__About this exercise__. Your answer needs to include each line of the records in which the string "named" can be found.
___ Records shown ___
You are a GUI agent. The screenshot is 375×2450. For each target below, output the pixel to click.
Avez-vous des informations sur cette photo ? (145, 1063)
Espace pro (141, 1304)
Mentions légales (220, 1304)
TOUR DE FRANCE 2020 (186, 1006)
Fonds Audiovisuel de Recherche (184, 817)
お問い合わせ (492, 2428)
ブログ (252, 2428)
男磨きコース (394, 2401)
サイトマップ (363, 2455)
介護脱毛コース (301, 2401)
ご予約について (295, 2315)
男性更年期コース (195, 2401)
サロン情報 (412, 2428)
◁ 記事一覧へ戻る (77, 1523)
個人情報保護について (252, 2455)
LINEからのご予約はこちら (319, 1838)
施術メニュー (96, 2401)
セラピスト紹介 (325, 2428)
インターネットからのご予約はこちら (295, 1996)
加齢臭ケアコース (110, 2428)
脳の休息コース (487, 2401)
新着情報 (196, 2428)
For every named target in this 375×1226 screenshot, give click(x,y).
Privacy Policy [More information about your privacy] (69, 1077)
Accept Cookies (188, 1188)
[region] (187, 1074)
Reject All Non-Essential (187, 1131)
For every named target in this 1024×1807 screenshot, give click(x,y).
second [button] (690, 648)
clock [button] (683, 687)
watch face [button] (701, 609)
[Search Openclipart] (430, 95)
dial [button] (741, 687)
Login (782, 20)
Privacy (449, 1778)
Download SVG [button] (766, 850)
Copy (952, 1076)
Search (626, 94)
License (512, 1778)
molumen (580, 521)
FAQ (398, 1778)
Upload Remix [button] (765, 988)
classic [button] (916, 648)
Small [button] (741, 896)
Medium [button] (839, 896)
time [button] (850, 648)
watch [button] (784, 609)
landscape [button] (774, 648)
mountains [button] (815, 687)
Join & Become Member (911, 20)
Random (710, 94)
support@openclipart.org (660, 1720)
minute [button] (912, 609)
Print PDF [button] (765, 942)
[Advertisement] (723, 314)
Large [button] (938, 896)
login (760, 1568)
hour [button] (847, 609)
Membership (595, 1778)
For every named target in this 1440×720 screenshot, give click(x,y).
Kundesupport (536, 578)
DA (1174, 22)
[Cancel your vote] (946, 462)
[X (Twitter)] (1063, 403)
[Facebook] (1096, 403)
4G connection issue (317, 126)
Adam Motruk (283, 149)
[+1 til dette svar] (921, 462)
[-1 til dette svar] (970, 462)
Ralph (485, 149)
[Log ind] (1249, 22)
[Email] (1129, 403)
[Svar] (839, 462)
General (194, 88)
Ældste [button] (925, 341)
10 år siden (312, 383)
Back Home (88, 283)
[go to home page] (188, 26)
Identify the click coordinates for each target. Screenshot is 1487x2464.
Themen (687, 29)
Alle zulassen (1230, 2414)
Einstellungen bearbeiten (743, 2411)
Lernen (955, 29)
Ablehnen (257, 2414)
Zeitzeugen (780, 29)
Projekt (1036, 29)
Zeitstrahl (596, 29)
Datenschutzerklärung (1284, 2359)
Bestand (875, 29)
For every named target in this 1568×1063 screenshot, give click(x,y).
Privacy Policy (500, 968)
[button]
___
__The completed task__.
For every named target in this 375×1226 screenshot, give click(x,y).
For every named target in this 1024×1807 screenshot, give click(x,y).
For every named target in this 1440×720 screenshot, give click(x,y).
For every named target in this 1568×1063 screenshot, give click(x,y).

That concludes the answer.